## Records to process
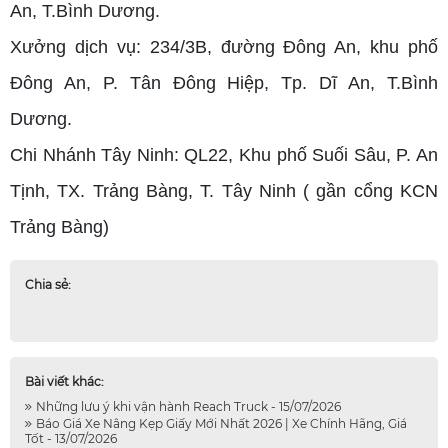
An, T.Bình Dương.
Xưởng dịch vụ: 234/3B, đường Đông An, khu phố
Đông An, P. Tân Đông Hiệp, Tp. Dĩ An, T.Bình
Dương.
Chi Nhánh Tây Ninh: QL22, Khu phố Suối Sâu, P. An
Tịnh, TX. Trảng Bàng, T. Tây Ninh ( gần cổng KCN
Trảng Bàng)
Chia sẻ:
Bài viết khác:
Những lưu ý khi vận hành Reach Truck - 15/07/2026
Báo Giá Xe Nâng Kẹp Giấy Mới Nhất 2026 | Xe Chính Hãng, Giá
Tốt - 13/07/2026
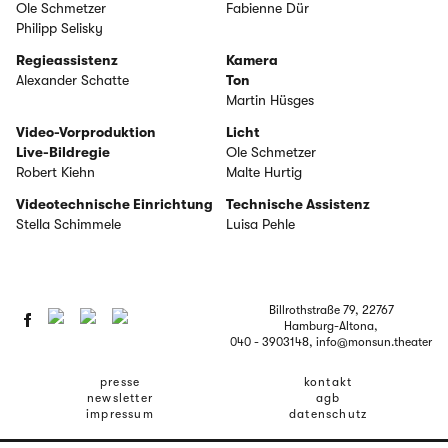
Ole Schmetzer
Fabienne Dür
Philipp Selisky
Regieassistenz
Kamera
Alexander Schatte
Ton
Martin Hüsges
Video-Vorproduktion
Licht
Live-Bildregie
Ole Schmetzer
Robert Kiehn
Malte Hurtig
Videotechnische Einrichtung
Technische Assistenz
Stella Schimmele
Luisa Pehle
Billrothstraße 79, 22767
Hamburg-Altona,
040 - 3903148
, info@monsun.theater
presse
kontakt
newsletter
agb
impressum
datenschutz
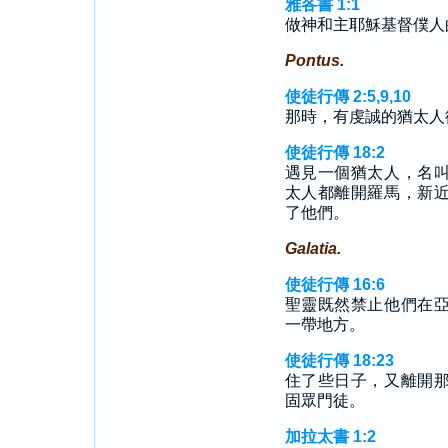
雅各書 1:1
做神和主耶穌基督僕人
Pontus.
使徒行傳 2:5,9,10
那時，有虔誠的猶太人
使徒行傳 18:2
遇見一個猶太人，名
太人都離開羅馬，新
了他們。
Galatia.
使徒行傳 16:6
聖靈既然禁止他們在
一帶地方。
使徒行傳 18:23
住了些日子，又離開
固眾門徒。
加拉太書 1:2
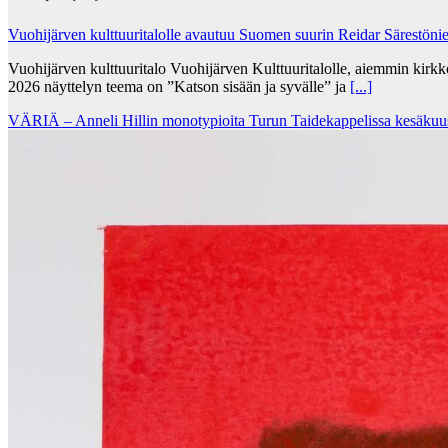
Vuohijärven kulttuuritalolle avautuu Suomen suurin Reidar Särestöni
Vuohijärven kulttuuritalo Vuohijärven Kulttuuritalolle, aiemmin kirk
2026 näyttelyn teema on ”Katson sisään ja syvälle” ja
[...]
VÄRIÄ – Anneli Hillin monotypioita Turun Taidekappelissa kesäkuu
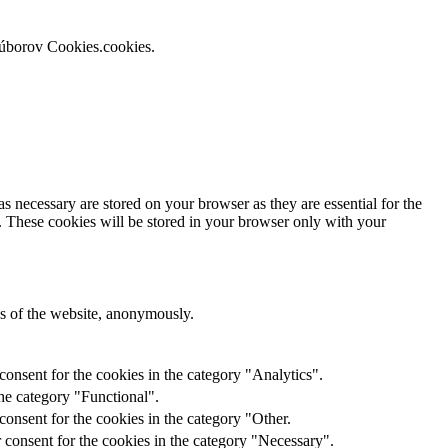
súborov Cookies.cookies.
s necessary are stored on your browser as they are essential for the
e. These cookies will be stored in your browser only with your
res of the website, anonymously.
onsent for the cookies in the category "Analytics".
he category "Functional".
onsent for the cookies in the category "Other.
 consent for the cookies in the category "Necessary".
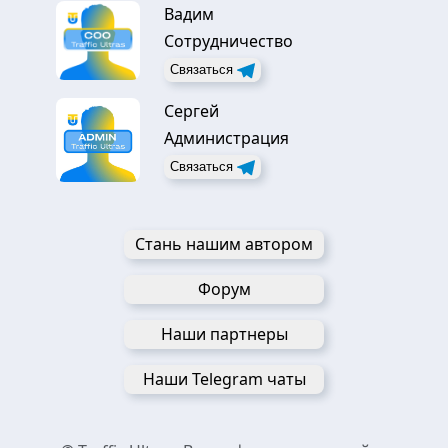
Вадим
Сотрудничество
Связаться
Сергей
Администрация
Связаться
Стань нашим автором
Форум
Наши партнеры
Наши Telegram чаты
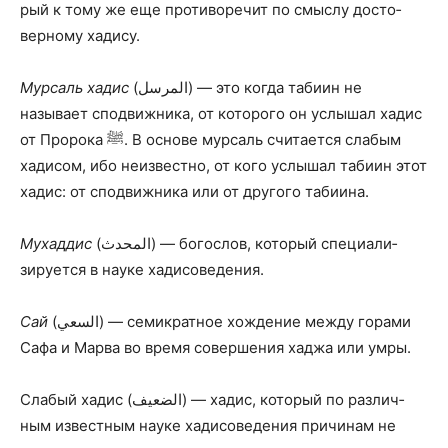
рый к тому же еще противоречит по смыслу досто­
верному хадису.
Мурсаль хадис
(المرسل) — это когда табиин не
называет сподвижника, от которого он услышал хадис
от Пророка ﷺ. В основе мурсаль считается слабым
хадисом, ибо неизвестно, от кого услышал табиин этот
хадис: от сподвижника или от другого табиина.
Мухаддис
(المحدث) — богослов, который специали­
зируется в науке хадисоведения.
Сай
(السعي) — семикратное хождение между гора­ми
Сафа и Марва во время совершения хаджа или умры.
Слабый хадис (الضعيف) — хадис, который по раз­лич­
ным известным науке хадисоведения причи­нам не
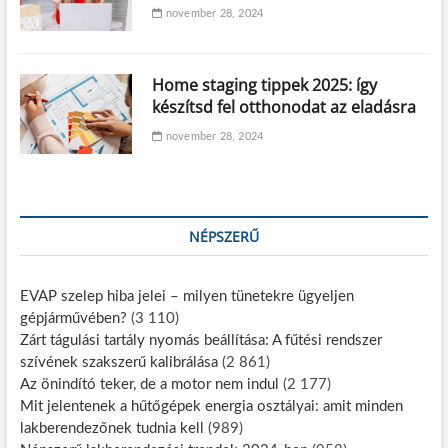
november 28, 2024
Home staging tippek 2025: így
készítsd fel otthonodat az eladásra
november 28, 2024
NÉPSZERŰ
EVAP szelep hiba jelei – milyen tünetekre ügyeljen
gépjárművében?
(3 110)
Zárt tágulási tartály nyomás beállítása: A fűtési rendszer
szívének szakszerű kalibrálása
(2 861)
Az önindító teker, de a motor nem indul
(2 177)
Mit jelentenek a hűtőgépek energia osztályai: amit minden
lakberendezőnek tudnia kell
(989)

## Problem to solve
Excluding all images, transcribe the material word for word.

## Reply to the exercise
An, T.Bình Dương.
Xưởng dịch vụ: 234/3B, đường Đông An, khu phố
Đông An, P. Tân Đông Hiệp, Tp. Dĩ An, T.Bình
Dương.
Chi Nhánh Tây Ninh: QL22, Khu phố Suối Sâu, P. An
Tịnh, TX. Trảng Bàng, T. Tây Ninh ( gần cổng KCN
Trảng Bàng)
Chia sẻ:
Bài viết khác:
Những lưu ý khi vận hành Reach Truck - 15/07/2026
Báo Giá Xe Nâng Kẹp Giấy Mới Nhất 2026 | Xe Chính Hãng, Giá
Tốt - 13/07/2026
Ole Schmetzer
Fabienne Dür
Philipp Selisky
Regieassistenz
Kamera
Alexander Schatte
Ton
Martin Hüsges
Video-Vorproduktion
Licht
Live-Bildregie
Ole Schmetzer
Robert Kiehn
Malte Hurtig
Videotechnische Einrichtung
Technische Assistenz
Stella Schimmele
Luisa Pehle
Billrothstraße 79, 22767
Hamburg-Altona,
040 - 3903148
, info@monsun.theater
presse
kontakt
newsletter
agb
impressum
datenschutz
雅各書 1:1
做神和主耶穌基督僕人
Pontus.
使徒行傳 2:5,9,10
那時，有虔誠的猶太人
使徒行傳 18:2
遇見一個猶太人，名
太人都離開羅馬，新
了他們。
Galatia.
使徒行傳 16:6
聖靈既然禁止他們在
一帶地方。
使徒行傳 18:23
住了些日子，又離開
固眾門徒。
加拉太書 1:2
Vuohijärven kulttuuritalolle avautuu Suomen suurin Reidar Särestöni
Vuohijärven kulttuuritalo Vuohijärven Kulttuuritalolle, aiemmin kirk
2026 näyttelyn teema on ”Katson sisään ja syvälle” ja
[...]
VÄRIÄ – Anneli Hillin monotypioita Turun Taidekappelissa kesäkuu
súborov Cookies.cookies.
s necessary are stored on your browser as they are essential for the
e. These cookies will be stored in your browser only with your
res of the website, anonymously.
onsent for the cookies in the category "Analytics".
he category "Functional".
onsent for the cookies in the category "Other.
 consent for the cookies in the category "Necessary".
Вадим
Сотрудничество
Связаться
Сергей
Администрация
Связаться
Стань нашим автором
Форум
Наши партнеры
Наши Telegram чаты
рый к тому же еще противоречит по смыслу досто­
верному хадису.
Мурсаль хадис
(المرسل) — это когда табиин не
называет сподвижника, от которого он услышал хадис
от Пророка ﷺ. В основе мурсаль считается слабым
хадисом, ибо неизвестно, от кого услышал табиин этот
хадис: от сподвижника или от другого табиина.
Мухаддис
(المحدث) — богослов, который специали­
зируется в науке хадисоведения.
Сай
(السعي) — семикратное хождение между гора­ми
Сафа и Марва во время совершения хаджа или умры.
Слабый хадис (الضعيف) — хадис, который по раз­лич­
ным известным науке хадисоведения причи­нам не
november 28, 2024
Home staging tippek 2025: így
készítsd fel otthonodat az eladásra
november 28, 2024
NÉPSZERŰ
EVAP szelep hiba jelei – milyen tünetekre ügyeljen
gépjárművében?
(3 110)
Zárt tágulási tartály nyomás beállítása: A fűtési rendszer
szívének szakszerű kalibrálása
(2 861)
Az önindító teker, de a motor nem indul
(2 177)
Mit jelentenek a hűtőgépek energia osztályai: amit minden
lakberendezőnek tudnia kell
(989)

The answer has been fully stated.